品質ロスコストを日常的に活用されている企業も多いが、その場合でも、顕在化した市場クレーム、製造不良に対する廃棄費用、顧客への代替品提供費用、対応工数の費用換算のカウントなどにとどまっているケースが多い。

せっかく品質ロスコストを活用するのであれば、開発設計段階の手戻りロス、品質問題による開発期間遅延に伴う顧客の購入機会損失ロス、市場クレームを発生させたことによる販売機会ロスといった潜在的な品質ロスコストもカウントしたいものである。筆者のこれまでのコンサルティング経験では、業種・業態による違いはあるが、潜在的な品質ロスコストは、顕在化している品質ロスコストの約3倍程度である。

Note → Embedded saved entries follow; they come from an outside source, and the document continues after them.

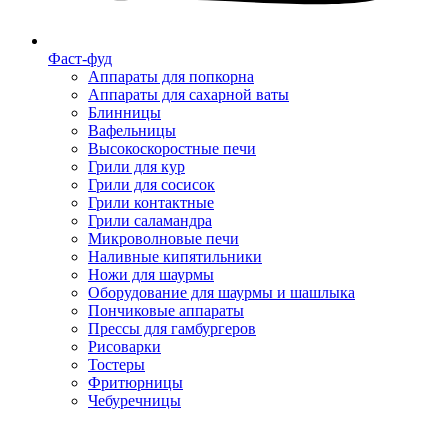
Фаст-фуд
Аппараты для попкорна
Аппараты для сахарной ваты
Блинницы
Вафельницы
Высокоскоростные печи
Грили для кур
Грили для сосисок
Грили контактные
Грили саламандра
Микроволновые печи
Наливные кипятильники
Ножи для шаурмы
Оборудование для шаурмы и шашлыка
Пончиковые аппараты
Прессы для гамбургеров
Рисоварки
Тостеры
Фритюрницы
Чебуречницы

しかし、潜在的な品質ロスコストを正確に算出することは非常に困難であり、データ収集することも難しい。また、データを取得することに工数がかかってしまっては、本末転倒になってしまう。そこで、開発テーマの難易度、クレーム等の重大さ等よるパターン化と基本指標の作成、また重大クレーム発生の際の販売金額低下の実績サンプル収集による基本指標の作成によって、データ取得工数を緩和したい。

ある食品メーカーでは、クレーム件数と販売金額の低下の相関係数の算出と開発難易度別のパターン分けにより、関係組織と対応工数を標準化し、それを元に品質ロスコストデータを毎月算出し、改善施策の妥当性検証に活用している。

また、ある電機メーカーでは、開発の難易度とデザインレビューでの指摘内容・件数による対応工数の標準化を行い、デザインレビューの改善に努めている。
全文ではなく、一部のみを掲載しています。